Recent attempts to make images based on a feeling have been made in response to my own asthma. That harsh rasping feel of lungs struggling is one I know well, but to make an image of it is challenging. This time I have tried to think more about spatial aspects and have looked at stretch, perspective and our sense of vertigo when we are too high up and looking down. I never quite get it right, but each time I try something emerges and as it does it adds to the iconography of inner body speculation. 
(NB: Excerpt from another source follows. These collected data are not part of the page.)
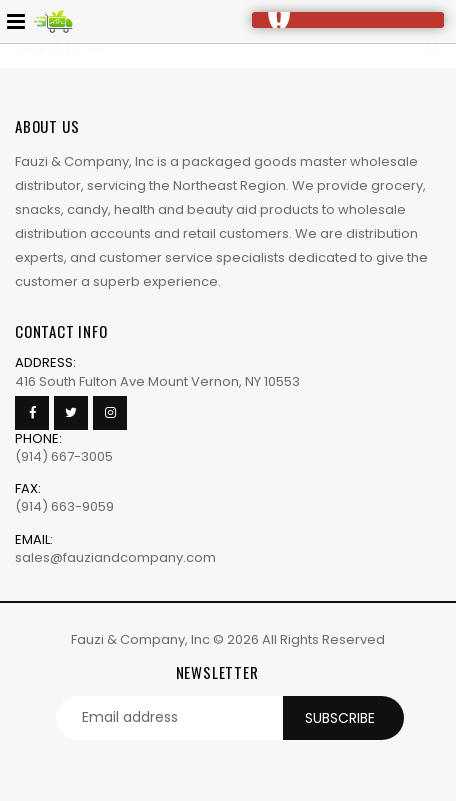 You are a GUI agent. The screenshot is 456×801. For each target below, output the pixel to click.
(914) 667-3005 (64, 456)
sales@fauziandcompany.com (115, 557)
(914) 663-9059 (64, 506) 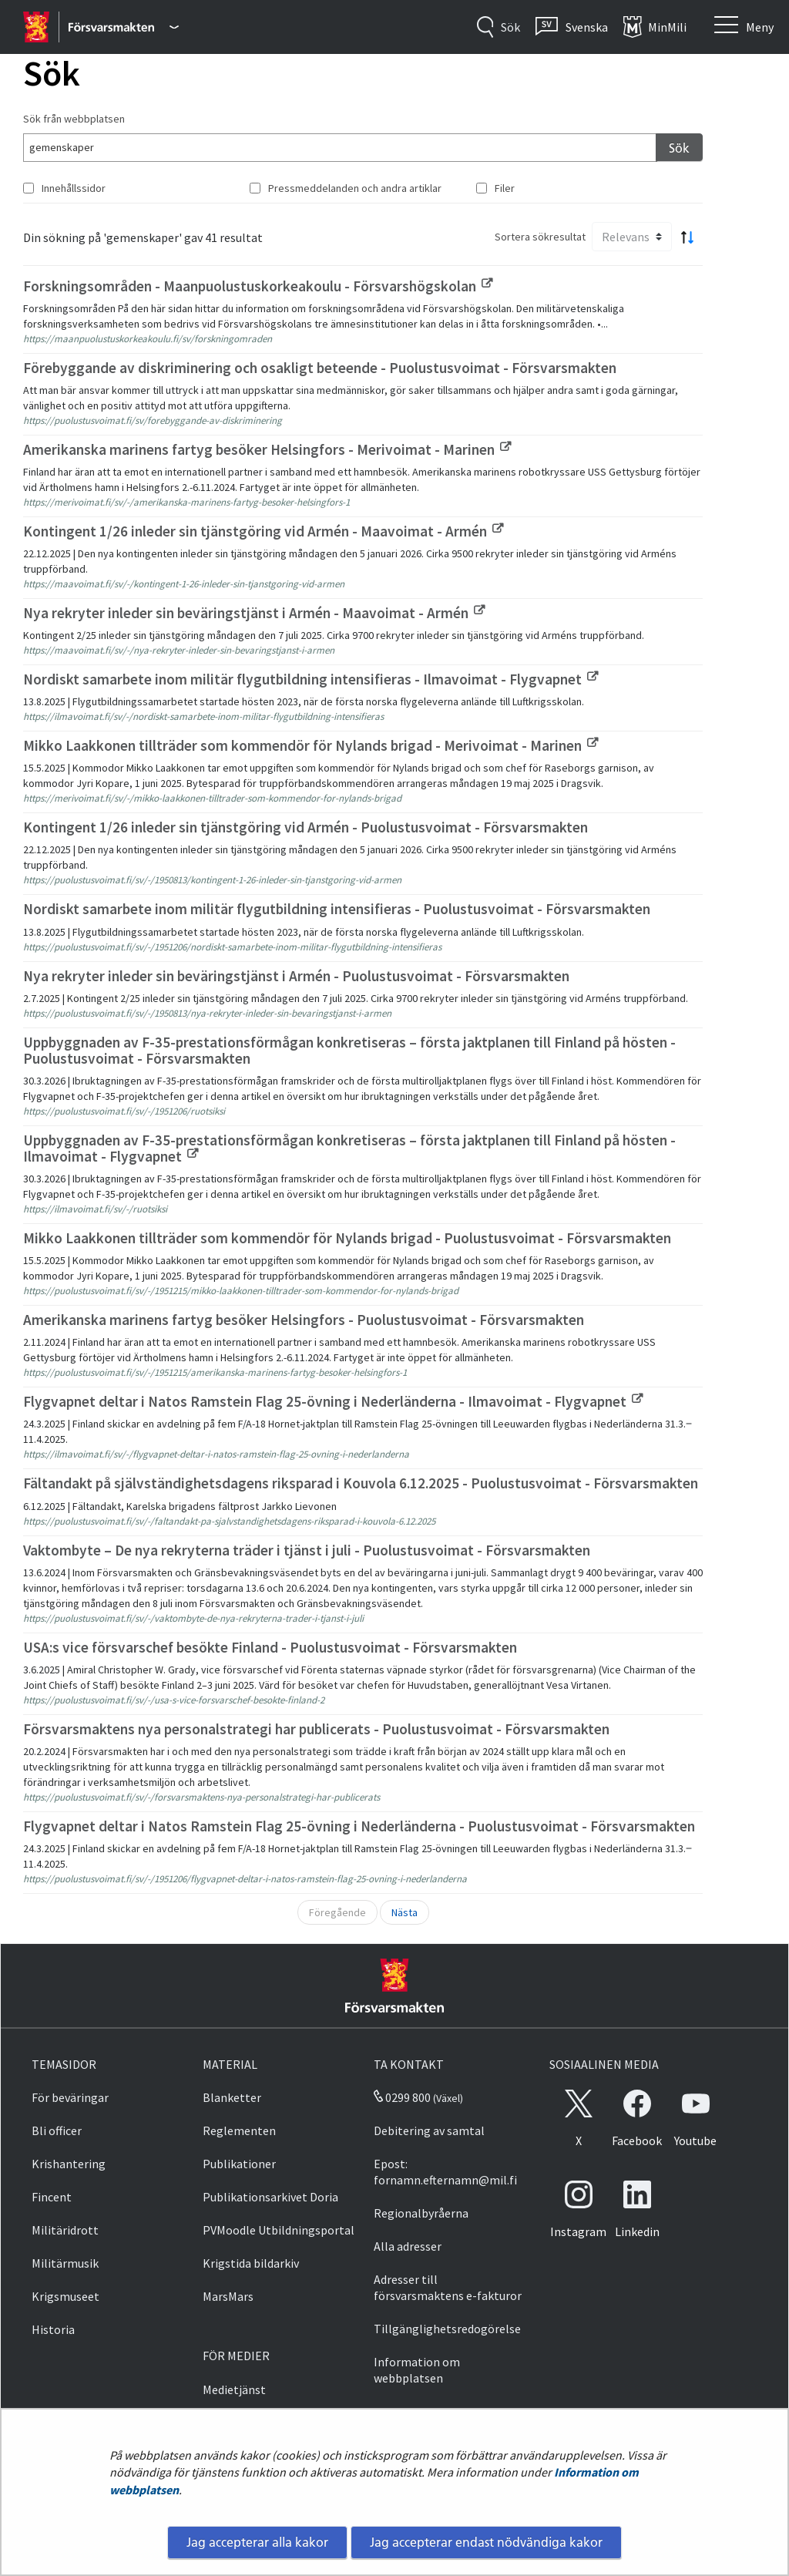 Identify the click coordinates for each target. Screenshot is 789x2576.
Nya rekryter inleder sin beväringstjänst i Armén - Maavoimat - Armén (254, 613)
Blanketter (232, 2097)
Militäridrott (65, 2230)
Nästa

• The Odic force was a hypothetical energy or life force, proposed in the 19th century by Baron Carl von Reichenbach. Named after the Norse god Odin, it was believed to be a pervasive energy that permeated all living things and could be influenced by other invisible forces such as magnetism, electricity and sunlight.

References

Craig, A. How do you feel? Interoception: the sense of the physiological condition of the body. Nat Rev Neurosci 3, 655–666 (2002). https://doi.org/10.1038/nrn894

Craig, A. (2014) How Do You Feel?: An Interoceptive Moment with Your Neurobiological Self London: Princeton University Press

Magsamen, S. and Ross, I. (2025) Your Brain on Art: How the arts transform us Edinburgh: Canongate

Baraduc, H. (1913) The Human Soul: Its Movements, Its Lights, and the Iconography of the Fluidic Invisible Paris: Librairie Internationale de la Pensée Nouvelle*

* In his book 'The Human Soul' Baraduc describes something he calls the 'fluidic invisible' or 'Odic liquid'.  We in effect swim in an invisible sea named by Baraduc, 'Somod'. The link above is hopefully still live and you will find images of his exposed photographic plates at the end of the book.